Iran nie pozostaje dłużny Amerykanom i grozi atakami.

„Nawet nasze rakiety krótkiego zasięgu mogą z łatwością dosięgnąć (amerykańskich) okrętów w Zatoce Perskiej” – powiedział Mohammad Saleh Dżokar. – „Ameryki nie stać na nową wojnę i kraj jest w złej sytuacji, jeśli chodzi o siłę roboczą i warunki społeczne”.

„Działania amerykańskich przywódców w wywieraniu presji i wprowadzaniu sankcji (…) są jak celowanie w kogoś z broni i proszenie o przyjaźń i negocjacje” – powiedział Rasul Sanai-Rad, polityczny zastępca dowódcy irańskich sił zbrojnych.

„Zachowanie amerykańskich przywódców to gra polityczna, na którą składają się zagrożenia i presja przy jednoczesnej chęci (prowadzenia) negocjacji w celu przedstawienia pokojowego wizerunku samego siebie i oszukania opinii publicznej” – dodał.

Teraz prezydent USA Donald Trump bez owijania w bawełnę napisał, co czeka Iran.

„Jeżeli Iran chce walczyć, to będzie definitywny koniec Iranu. Nigdy więcej nie groźcie Stanom Zjednoczonym!” – napisał Trump na Twitterze adresując swoja wypowiedź do irańskich władz.

W ostatnim okresie doszło do zaostrzenia relacji między Waszyngtonem a Teheranem.

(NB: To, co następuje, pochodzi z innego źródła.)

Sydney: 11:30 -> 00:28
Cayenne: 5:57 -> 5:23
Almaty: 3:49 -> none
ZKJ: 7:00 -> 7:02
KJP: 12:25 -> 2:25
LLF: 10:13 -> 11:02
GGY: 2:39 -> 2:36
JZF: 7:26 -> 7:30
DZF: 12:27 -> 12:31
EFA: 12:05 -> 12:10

Administracja prezydenta USA Donalda Trumpa zaostrza sankcje, dążąc do całkowitej izolacji Iranu i pozbawienia go dochodów z eksportu ropy, a niedawno uznała Strażników Rewolucji, zwanych też Gwardią Rewolucyjną lub Korpusem Strażników Rewolucji Islamskiej za organizację terrorystyczną.

Stany Zjednoczone skierowały też do Zatoki Perskiej grupę okrętów, w tym lotniskowiec; rozmieszczają ponadto w regionie baterie Patriot.

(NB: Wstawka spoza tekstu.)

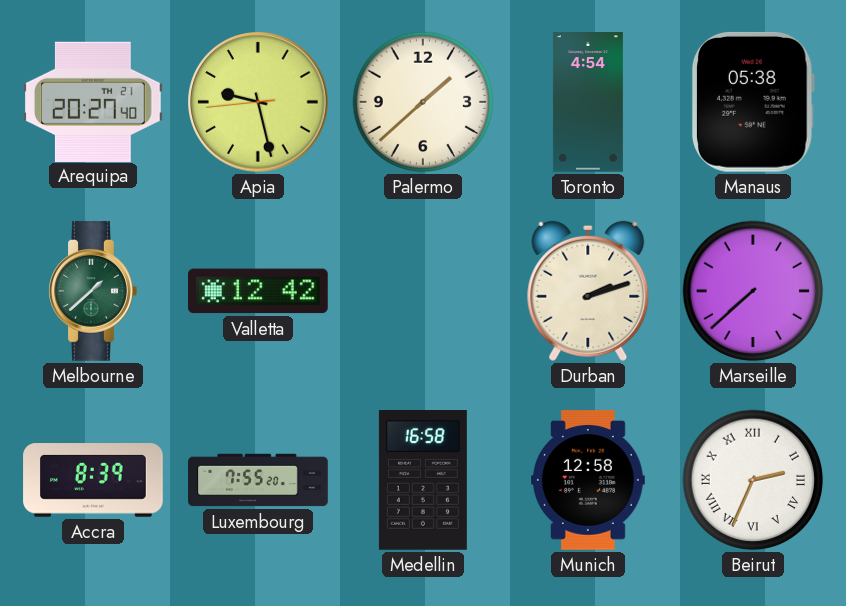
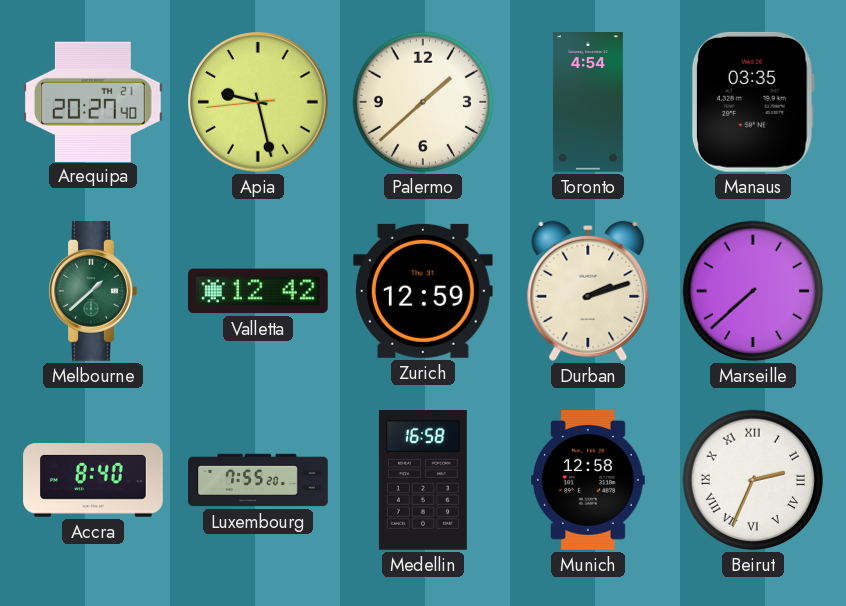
Manaus: 05:38 -> 03:35
Zurich: none -> 12:59
Accra: 8:39 -> 8:40
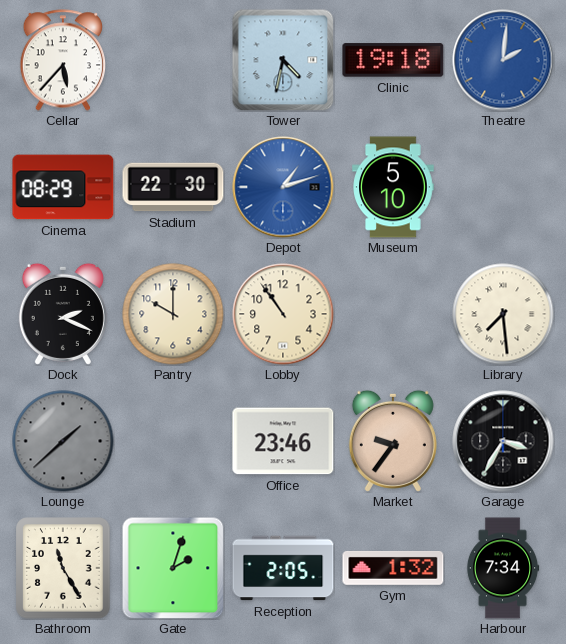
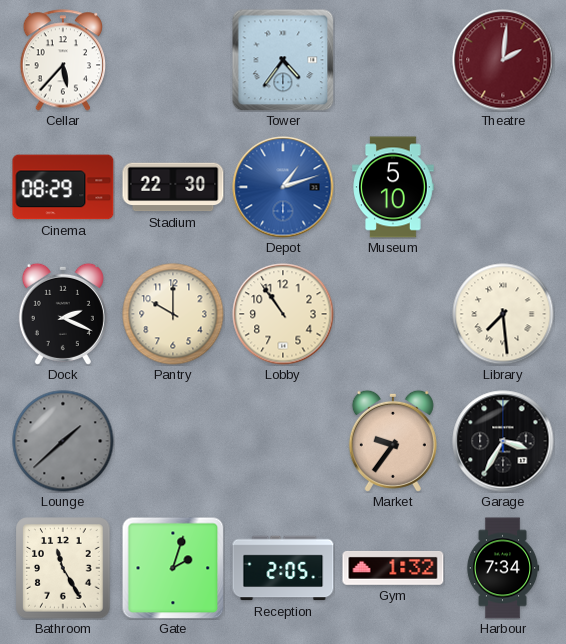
Tower: 4:32 -> 4:36
Clinic: 19:18 -> none
Theatre dial: blue -> burgundy
Office: 23:46 -> none
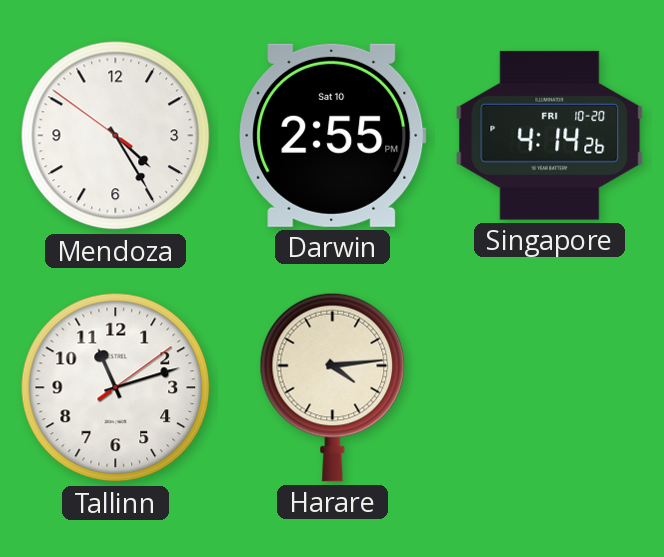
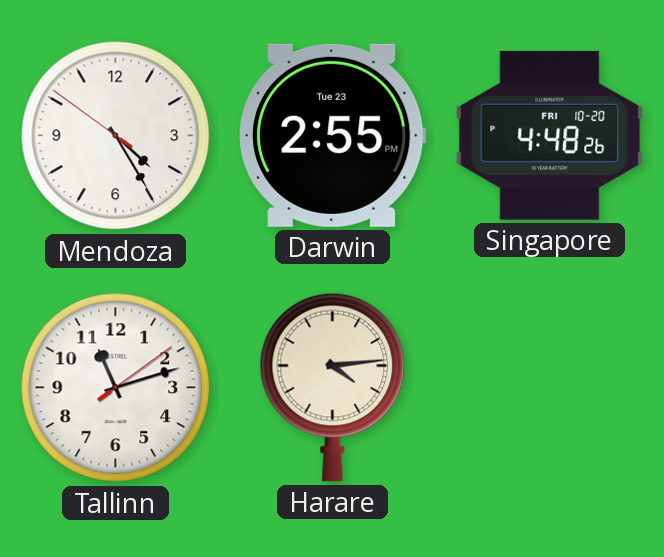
Darwin date: Sat 10 -> Tue 23
Singapore: 4:14 -> 4:48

Iran ze swojej strony podjął w ubiegłym tygodniu decyzję o wycofaniu się z niektórych zobowiązań umowy nuklearnej z 2015 roku, z której to USA wycofały się w maju ub.r. Prezydent Iranu Hasan Rowhani ostrzegł 8 maja, że jeśli w ciągu 60 dni nie zostaną wypracowane nowe warunki umowy, Teheran wznowi produkcję wysoko wzbogaconego uranu.

W listopadzie 2018 r. prezydent Trump przywrócił zawieszone wcześniej sankcje USA wobec Iranu, uzasadniając to kontynuowaniem przez Teheran prac nad bronią jądrową. Sankcje te przewidują m.in. karanie państw, które będą nadal kupować irańską ropę.

Podpisane w 2015 r. porozumienie między Iranem a szóstką światowych mocarstw przewiduje demontaż irańskiego wojskowego programu atomowego w zamian za zniesienie międzynarodowych sankcji.